ELO (Evolving Losses) [60] shows promising results in unsupervised video representation learning [58, 73], by using evolutionary search to automatically find optimal combination of many self-supervised losses. In the spirit of ELO, we turn to evolutionary search to automatically find the optimal solution. Assume an unknown objective function whose inputs are weights of multiple losses  $w_i$  and the magnitudes of image augmentation  $m_{j=1,2}$  for the online encoder and momentum encoder. The function output is the score achieved by the trained agent in its environment with a certain random seed:  $\mathcal{R}_{\text{env}}^{\text{seed}}(m_{j=1,2}, w_{i=1,2,\dots,N_l})$ . Essentially, the objective function maps a set of  $w_i$  and  $m_j$  to the reward achieved by a corresponding agent, and  $w_i$  and  $m_j$  stay unchanged during the agent learning process. The optimization algorithm approaches the maximum value of the objective function by repeatedly updating  $w_i$  and  $m_j$  and testing the value of the objective function, which in our case is the training and evaluation of an agent with the given parameters (i.e., the input of the objective function). We choose an off-the-shelf optimization algorithm PSO (Particle Swarm Optimization) [41] for its simplicity. For each set of inputs, we find it critical to run with multiple random seeds and report IQM (interquartile mean)<sup>1</sup> for a stable and robust search. The optimization process is presented as:

$$\underset{m_{j=1,2}, w_{i=1,\dots,N_l}}{\text{argmax}} \text{IQM}(\mathcal{R}_{\text{env}}^{\text{seed}=1,\dots,5}(m_{j=1,2}, w_{i=1,\dots,N_l})) \quad (1)$$

Note that we are also implicitly searching for the balance between the self-supervised loss and the RL loss by performing this search, as it has the capability to adjust the absolute weights of the self-supervised losses overall. We search on DMControl [72] with SAC using three different configurations named ELO-SAC, ELO-SACv2 and ELO-SACv3 respectively. ELO-Rainbow performs a search on Atari with Efficient Rainbow. Please refer to Sec. A.2.4 for our detailed configurations and search results.

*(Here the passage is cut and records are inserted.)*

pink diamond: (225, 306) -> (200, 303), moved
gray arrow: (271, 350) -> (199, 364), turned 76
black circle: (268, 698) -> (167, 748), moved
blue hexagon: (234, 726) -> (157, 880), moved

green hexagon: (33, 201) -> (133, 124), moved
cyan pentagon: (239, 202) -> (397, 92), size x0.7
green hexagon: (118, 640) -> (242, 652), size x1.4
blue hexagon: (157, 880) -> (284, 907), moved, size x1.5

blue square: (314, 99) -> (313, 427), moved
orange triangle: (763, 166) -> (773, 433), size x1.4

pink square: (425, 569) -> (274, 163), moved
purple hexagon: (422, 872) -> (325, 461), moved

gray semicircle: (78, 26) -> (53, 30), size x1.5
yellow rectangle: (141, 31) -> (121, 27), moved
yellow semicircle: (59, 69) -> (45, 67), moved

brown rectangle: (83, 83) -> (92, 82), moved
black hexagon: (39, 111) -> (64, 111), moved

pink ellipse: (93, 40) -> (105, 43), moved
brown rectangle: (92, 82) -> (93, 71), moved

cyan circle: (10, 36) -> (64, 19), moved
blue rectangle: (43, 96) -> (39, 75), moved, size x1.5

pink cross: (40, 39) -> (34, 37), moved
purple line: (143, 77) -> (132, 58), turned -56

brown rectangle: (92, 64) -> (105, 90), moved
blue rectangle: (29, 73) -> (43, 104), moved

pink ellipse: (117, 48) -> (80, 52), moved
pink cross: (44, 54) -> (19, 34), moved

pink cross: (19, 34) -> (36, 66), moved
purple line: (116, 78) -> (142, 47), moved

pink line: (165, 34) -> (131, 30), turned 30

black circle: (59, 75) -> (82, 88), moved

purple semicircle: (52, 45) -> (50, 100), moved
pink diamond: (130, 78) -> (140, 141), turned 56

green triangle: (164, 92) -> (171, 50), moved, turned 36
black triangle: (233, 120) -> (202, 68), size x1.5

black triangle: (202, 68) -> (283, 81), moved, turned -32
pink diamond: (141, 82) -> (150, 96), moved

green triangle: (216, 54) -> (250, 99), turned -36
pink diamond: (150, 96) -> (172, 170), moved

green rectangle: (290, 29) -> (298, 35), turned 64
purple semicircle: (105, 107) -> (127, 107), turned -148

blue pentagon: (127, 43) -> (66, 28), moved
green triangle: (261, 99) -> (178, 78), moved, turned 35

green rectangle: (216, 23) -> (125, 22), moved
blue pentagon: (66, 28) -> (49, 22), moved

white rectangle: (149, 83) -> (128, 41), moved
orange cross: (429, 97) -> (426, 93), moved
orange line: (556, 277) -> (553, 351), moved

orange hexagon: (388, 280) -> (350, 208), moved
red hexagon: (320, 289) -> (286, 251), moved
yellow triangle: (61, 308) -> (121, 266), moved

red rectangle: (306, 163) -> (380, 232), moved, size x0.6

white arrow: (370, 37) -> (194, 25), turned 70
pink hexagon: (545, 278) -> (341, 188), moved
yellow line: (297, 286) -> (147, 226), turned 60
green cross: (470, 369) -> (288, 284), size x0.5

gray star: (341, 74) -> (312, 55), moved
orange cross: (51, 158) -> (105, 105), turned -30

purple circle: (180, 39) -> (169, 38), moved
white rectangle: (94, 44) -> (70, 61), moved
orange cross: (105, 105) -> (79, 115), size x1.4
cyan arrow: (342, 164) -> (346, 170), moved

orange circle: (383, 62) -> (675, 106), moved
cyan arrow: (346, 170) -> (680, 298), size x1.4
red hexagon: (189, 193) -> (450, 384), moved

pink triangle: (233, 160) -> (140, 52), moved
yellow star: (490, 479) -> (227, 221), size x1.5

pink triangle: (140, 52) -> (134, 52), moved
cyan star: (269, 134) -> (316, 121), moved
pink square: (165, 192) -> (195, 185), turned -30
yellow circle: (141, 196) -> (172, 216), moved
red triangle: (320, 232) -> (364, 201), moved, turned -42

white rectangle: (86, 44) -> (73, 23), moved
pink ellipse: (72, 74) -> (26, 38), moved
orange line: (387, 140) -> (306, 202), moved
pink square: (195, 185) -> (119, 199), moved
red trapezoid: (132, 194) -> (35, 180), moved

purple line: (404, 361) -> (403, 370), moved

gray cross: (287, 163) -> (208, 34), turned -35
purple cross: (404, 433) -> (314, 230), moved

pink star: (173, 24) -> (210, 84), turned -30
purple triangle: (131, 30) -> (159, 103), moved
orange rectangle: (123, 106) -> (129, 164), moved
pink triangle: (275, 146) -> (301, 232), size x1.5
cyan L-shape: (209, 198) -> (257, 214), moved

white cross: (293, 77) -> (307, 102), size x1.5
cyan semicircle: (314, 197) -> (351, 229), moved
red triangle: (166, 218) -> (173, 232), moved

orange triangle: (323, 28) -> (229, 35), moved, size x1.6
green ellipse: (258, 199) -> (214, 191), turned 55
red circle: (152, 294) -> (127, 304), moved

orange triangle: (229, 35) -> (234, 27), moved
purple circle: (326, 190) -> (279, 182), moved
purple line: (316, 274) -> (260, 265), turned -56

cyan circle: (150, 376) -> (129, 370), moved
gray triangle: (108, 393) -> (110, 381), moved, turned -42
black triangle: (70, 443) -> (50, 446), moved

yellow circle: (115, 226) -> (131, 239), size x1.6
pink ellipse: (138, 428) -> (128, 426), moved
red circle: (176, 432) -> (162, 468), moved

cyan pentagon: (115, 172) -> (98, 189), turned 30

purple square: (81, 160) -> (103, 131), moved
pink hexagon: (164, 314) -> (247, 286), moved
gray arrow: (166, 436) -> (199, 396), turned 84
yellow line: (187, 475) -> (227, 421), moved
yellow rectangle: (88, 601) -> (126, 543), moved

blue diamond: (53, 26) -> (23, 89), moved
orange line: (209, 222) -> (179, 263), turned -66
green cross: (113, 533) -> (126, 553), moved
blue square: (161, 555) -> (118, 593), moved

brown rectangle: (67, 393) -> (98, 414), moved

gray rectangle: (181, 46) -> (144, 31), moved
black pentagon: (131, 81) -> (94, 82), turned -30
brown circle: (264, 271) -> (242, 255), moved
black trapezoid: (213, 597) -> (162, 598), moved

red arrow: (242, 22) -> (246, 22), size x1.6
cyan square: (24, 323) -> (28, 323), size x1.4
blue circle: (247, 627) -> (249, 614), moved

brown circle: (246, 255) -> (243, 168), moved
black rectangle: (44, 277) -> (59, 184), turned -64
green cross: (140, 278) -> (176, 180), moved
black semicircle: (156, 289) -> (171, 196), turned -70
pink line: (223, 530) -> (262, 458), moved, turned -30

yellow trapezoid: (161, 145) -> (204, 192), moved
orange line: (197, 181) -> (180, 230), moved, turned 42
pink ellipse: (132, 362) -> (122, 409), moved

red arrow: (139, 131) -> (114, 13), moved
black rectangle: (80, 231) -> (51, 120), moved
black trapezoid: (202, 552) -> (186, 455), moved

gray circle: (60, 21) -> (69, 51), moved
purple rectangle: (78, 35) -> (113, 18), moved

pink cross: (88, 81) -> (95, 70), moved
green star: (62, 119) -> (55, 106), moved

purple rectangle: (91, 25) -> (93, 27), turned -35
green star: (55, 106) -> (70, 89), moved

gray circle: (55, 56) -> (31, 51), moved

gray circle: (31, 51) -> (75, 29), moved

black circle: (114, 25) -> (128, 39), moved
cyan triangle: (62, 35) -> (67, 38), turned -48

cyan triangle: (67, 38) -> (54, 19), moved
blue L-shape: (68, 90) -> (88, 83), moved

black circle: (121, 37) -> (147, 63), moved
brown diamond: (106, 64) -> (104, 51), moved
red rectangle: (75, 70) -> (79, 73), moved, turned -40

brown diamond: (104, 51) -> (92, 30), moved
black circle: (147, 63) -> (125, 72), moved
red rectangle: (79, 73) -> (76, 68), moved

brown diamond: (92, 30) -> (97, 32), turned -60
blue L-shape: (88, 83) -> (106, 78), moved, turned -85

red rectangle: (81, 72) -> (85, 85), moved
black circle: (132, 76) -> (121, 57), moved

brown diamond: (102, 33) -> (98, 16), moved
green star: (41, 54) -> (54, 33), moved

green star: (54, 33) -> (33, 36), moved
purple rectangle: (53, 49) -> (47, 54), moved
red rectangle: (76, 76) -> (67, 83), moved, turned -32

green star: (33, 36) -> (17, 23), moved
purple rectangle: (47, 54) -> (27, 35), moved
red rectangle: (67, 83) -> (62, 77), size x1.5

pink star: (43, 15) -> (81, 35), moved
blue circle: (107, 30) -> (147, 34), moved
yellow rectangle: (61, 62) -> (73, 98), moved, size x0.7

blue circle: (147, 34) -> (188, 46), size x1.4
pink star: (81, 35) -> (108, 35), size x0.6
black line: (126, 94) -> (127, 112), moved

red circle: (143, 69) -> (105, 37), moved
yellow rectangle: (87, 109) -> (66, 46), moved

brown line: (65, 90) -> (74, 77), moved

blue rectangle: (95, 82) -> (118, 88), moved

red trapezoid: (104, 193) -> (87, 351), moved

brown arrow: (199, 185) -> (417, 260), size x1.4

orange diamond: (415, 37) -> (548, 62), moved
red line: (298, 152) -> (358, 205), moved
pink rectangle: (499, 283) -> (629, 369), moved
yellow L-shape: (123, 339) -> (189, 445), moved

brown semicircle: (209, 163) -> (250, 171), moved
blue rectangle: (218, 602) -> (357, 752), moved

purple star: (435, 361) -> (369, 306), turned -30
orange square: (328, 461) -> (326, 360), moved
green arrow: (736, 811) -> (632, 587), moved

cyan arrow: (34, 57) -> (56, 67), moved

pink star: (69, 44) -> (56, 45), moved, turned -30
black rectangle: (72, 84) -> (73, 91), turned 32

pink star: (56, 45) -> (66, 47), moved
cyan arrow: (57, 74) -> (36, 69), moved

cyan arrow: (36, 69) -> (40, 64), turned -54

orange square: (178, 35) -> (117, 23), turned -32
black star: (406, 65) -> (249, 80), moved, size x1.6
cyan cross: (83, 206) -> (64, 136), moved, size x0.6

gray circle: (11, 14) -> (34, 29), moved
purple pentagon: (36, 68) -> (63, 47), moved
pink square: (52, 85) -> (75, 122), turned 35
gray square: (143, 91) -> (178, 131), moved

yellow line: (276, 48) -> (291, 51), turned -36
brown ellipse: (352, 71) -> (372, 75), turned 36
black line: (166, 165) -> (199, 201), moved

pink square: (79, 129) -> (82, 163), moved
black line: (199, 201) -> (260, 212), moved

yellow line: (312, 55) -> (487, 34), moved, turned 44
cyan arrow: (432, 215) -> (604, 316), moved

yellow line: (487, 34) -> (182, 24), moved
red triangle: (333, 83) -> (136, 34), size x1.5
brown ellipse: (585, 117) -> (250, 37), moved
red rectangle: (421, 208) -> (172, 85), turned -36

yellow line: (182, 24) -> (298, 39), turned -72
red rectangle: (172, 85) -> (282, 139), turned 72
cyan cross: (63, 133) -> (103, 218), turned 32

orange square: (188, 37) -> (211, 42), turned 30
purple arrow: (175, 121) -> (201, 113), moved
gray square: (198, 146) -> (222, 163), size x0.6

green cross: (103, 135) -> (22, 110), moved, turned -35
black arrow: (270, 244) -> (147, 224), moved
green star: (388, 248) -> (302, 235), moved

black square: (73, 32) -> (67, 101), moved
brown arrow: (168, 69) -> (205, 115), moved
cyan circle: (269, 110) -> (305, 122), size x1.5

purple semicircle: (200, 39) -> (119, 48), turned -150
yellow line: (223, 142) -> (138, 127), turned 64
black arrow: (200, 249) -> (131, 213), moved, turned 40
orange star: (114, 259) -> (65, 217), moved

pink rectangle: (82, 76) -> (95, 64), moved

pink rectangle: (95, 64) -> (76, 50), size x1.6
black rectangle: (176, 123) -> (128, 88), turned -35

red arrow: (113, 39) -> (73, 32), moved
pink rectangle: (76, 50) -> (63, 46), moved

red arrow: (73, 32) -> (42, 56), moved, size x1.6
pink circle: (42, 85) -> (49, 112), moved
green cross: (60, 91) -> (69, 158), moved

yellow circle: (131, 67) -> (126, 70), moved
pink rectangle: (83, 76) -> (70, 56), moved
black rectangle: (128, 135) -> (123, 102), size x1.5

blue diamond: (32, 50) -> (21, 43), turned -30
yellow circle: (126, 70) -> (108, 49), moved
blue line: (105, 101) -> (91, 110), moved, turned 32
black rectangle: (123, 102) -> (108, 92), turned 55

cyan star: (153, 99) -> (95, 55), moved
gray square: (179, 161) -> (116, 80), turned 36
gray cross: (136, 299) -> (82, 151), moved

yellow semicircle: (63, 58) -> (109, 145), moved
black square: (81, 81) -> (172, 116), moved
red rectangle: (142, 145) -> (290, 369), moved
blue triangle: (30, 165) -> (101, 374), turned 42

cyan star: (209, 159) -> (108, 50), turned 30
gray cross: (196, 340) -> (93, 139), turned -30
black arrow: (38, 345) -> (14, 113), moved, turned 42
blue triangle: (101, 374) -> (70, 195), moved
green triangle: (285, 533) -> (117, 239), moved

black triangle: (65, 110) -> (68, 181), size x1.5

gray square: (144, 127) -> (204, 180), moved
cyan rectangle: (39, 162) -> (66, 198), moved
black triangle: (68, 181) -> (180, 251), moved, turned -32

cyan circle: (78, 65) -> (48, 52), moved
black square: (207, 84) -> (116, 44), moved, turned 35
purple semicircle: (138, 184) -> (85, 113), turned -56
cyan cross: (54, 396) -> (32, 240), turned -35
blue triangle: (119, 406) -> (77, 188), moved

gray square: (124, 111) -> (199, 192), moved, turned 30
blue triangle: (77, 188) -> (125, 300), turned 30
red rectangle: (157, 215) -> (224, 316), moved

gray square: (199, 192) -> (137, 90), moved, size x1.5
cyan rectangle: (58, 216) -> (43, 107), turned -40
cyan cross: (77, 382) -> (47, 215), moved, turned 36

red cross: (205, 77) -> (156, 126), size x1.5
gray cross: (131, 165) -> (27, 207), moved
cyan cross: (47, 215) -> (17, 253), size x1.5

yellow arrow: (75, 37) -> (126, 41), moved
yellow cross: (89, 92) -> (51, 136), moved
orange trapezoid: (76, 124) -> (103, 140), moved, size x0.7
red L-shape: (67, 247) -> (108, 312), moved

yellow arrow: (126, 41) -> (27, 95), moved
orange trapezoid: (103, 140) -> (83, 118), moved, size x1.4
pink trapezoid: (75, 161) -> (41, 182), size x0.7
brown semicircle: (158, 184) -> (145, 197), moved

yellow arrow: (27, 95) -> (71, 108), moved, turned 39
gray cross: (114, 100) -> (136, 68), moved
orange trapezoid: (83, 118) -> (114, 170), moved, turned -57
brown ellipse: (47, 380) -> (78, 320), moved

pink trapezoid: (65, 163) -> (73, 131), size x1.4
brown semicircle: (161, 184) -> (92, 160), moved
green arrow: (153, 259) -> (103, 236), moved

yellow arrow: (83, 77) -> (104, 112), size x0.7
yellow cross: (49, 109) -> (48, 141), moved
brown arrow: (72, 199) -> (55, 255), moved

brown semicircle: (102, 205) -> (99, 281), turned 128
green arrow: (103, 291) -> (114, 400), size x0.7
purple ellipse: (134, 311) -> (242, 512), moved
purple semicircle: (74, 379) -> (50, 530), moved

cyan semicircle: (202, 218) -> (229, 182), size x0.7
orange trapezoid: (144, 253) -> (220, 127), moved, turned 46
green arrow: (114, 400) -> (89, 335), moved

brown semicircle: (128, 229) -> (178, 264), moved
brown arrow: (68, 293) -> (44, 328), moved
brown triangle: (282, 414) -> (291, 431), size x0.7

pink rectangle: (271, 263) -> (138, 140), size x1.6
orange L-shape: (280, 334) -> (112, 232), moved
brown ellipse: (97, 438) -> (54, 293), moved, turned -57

<sup>1</sup>Mean using only the data between the first and third quartiles [81]## 4 Experiments

We conduct experiments in three major directions, in order to better understand how we should integrate SSL with RL. First, we demonstrate how different self-supervised losses affect the RL process, by trying them on multiple challenging tasks. Then, we dive into detailed ablations on multiple factors, and finally, we perform empirical analysis on the visual representations learned with the joint learning framework (Sec. A.6). In addition, we benchmark a pretraining framework as an alternative to the joint learning framework (Sec. A.7).

**Evaluation Scheme** Thorough evaluation of reinforcement learning algorithms is challenging due to the high variances between each run and the extensive requirement of computation. Consequently, we run all experiments with multiple different random seeds and report the interquartile mean and the standard deviation of the scores as suggested by Agarwal et al. [2]. For a quantitative comparison of the different methods mentioned in Section 3.2, in addition to the absolute scores, we assign a *Relative Score* to each method. We denote the interquartile mean of scores achieved by agent  $A$  in environment  $e \in E$  as  $\text{IQM}^{A,e}$  and denote the collection of all interquartile mean scores achieved in environment  $e$  by different agents as  $\text{IQM}^e$ . The Relative Score of agent  $A$  is computed as  $S_{\text{Relative}}^A = \sum_{e \in E} (\text{IQM}^{A,e} - \text{mean}(\text{IQM}^e)) / \text{std}(\text{IQM}^e)$ .

**DMControl Experiments** DMControl (DeepMind Control suite) [72] contains many challenging visual continuous control tasks, which are widely utilized by recent papers. We evaluate all the methods introduced in Sec. 3, along with two important baselines, SAC-NoAug and SAC-Aug(100), in six environments of DMControl that are commonly used in previous papers [45, 46, 83, 84]. Other methods that only take advantage of image augmentation, like RAD [46] and DrQ [83] are also benchmarked for comparison. In the case of SAC+AE [84], we provide the augmented images for a fair comparison, which is a different configuration to the original paper. Please refer to Appendix A.2.5 for a detailed comparison of method variants and the exact data augmentation they applied.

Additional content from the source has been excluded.